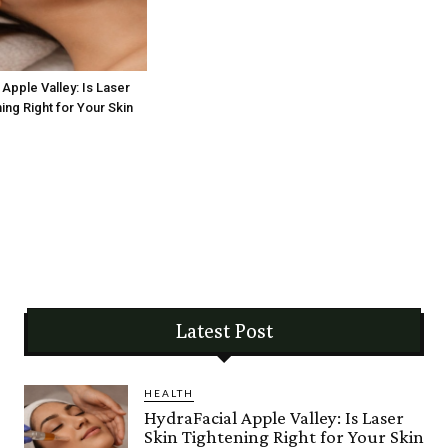
Apple Valley: Is Laser
ing Right for Your Skin
Latest Post
HEALTH
HydraFacial Apple Valley: Is Laser
Skin Tightening Right for Your Skin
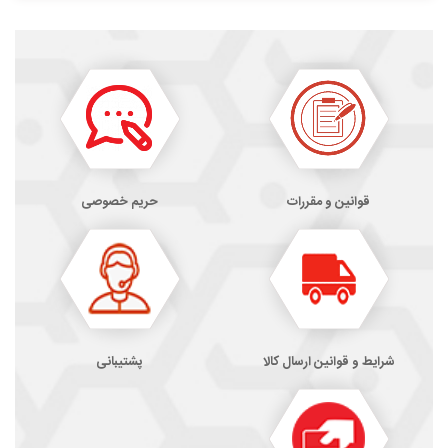
قوانین و مقررات
حریم خصوصی
شرایط و قوانین ارسال کالا
پشتیبانی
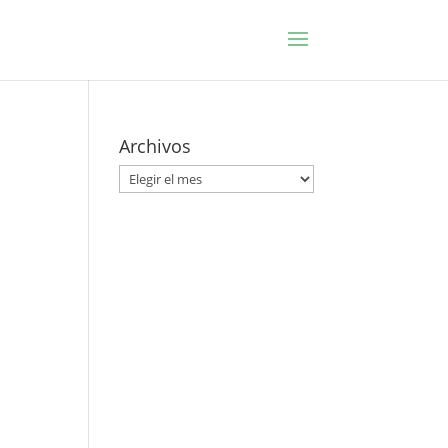
Archivos
Archivos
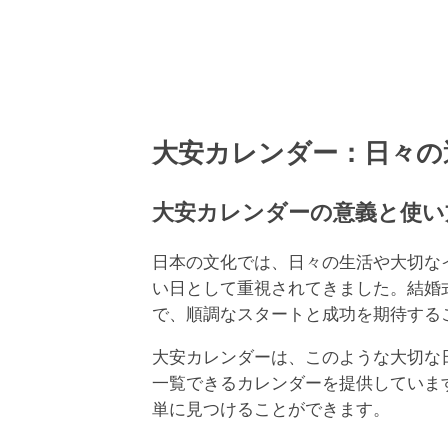
大安カレンダー：日々の
大安カレンダーの意義と使い
日本の文化では、日々の生活や大切な
い日として重視されてきました。結婚
で、順調なスタートと成功を期待する
大安カレンダーは、このような大切な
一覧できるカレンダーを提供していま
単に見つけることができます。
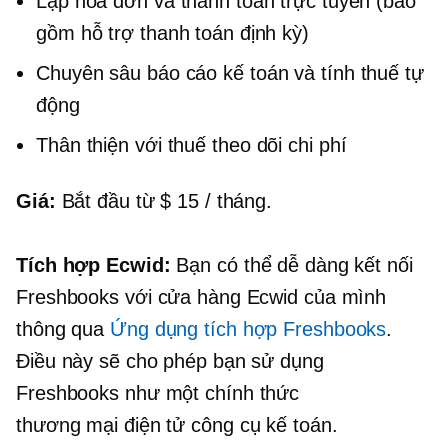
Lập hóa đơn và thanh toán trực tuyến (bao
gồm hỗ trợ thanh toán định kỳ)
Chuyên sâu
báo cáo kế toán và tính thuế tự
động
Thân thiện với thuế
theo dõi chi phí
Giá:
Bắt đầu từ $ 15 / tháng.
Tích hợp Ecwid:
Bạn có thể dễ dàng kết nối
Freshbooks với cửa hàng Ecwid của mình
thông qua
Ứng dụng tích hợp Freshbooks
.
Điều này sẽ cho phép bạn sử dụng
Freshbooks như một
chính thức
thương mại điện tử
công cụ kế toán.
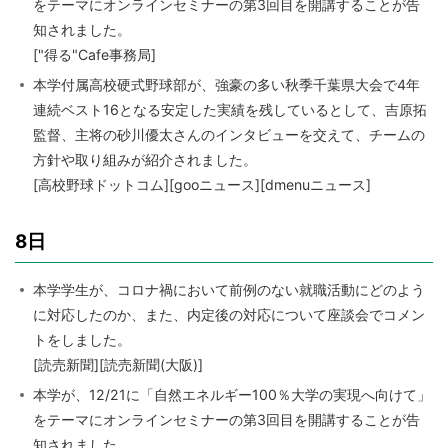
をテーマにオンラインセミナーの第3回目を開講することが告
知されました。
["得る"Cafe事務局]
本学付属高校硬式野球部が、強豪の多い秋季千葉県大会で4年
連続ベスト16となる安定した実績を残しているとして、吉原拓
監督、主将の砂川優太さんのインタビューを交えて、チームの
方針や取り組みが紹介されました。
[高校野球ドットコム][gooニュース][dmenuニュース]
8日
本学学生が、コロナ禍において前例のない就職活動にどのよう
に対応したのか、また、内定後の対応について座談会でコメン
トをしました。
[読売新聞][読売新聞(大阪)]
本学が、12/21に「自然エネルギー100％大学の実現へ向けて」
をテーマにオンラインセミナーの第3回目を開講することが告
知されました。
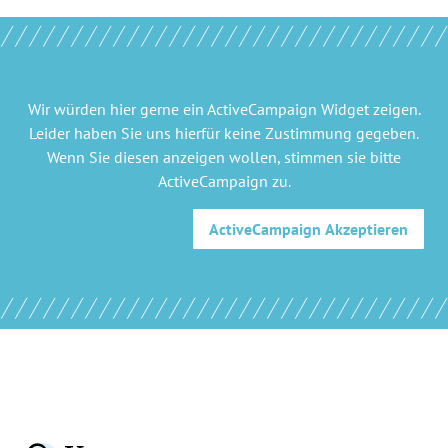
Wir würden hier gerne
ein ActiveCampaign Widget
zeigen.
Leider haben Sie uns hierfür keine Zustimmung gegeben.
Wenn Sie diesen anzeigen wollen, stimmen sie bitte
ActiveCampaign
zu.
ActiveCampaign
Akzeptieren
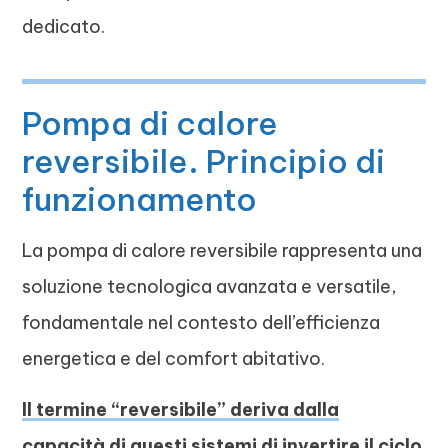
dedicato.
Pompa di calore
reversibile. Principio di
funzionamento
La pompa di calore reversibile rappresenta una
soluzione tecnologica avanzata e versatile,
fondamentale nel contesto dell’efficienza
energetica e del comfort abitativo.
Il termine “reversibile” deriva dalla
capacità di questi sistemi di invertire il ciclo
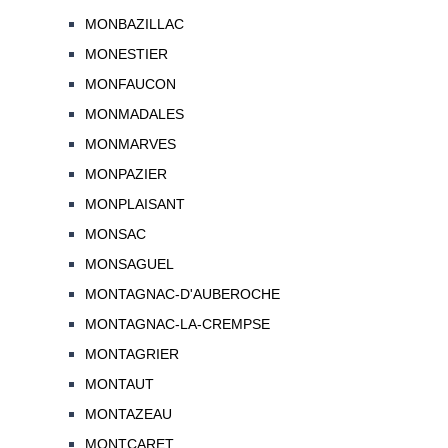
MONBAZILLAC
MONESTIER
MONFAUCON
MONMADALES
MONMARVES
MONPAZIER
MONPLAISANT
MONSAC
MONSAGUEL
MONTAGNAC-D'AUBEROCHE
MONTAGNAC-LA-CREMPSE
MONTAGRIER
MONTAUT
MONTAZEAU
MONTCARET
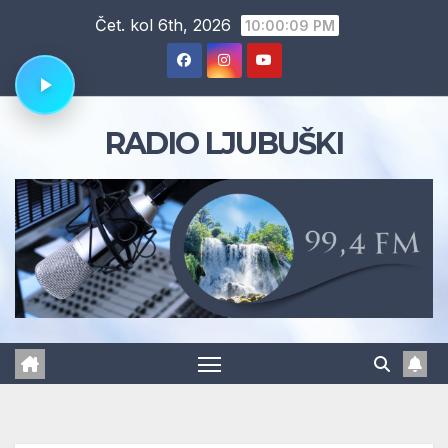
Skip
Čet. kol 6th, 2026
10:00:10 PM
to
content
RADIO LJUBUŠKI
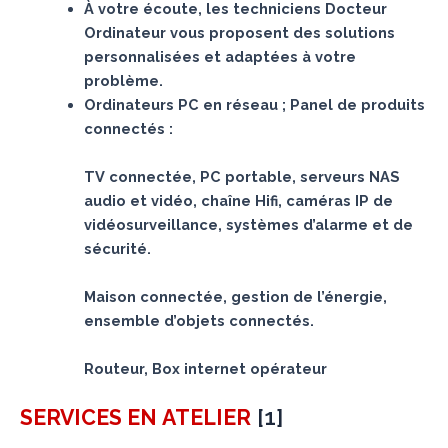
À votre écoute, les techniciens Docteur
Ordinateur vous proposent des solutions
personnalisées et adaptées à votre
problème.
Ordinateurs PC en réseau ; Panel de produits
connectés :
TV connectée, PC portable, serveurs NAS
audio et vidéo, chaîne Hifi, caméras IP de
vidéosurveillance, systèmes d’alarme et de
sécurité.
Maison connectée, gestion de l’énergie,
ensemble d’objets connectés.
Routeur, Box internet opérateur
[
1
]
SERVICES
EN ATELIER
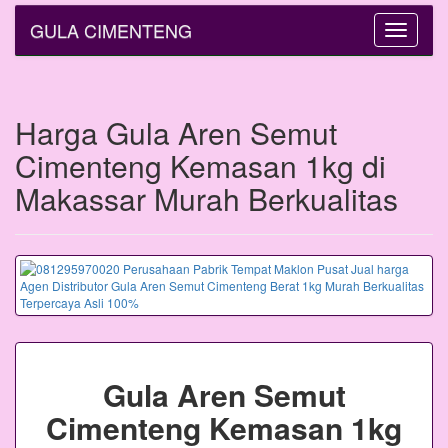
GULA CIMENTENG
Toggle
navigatio
Harga Gula Aren Semut
Cimenteng Kemasan 1kg di
Makassar Murah Berkualitas
Gula Aren Semut
Cimenteng Kemasan 1kg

### PROBLEM STATEMENT
How many lines in the listing contain the string "toán"? Please answer with the number and no other words.

### REPLY TO THE TASK
4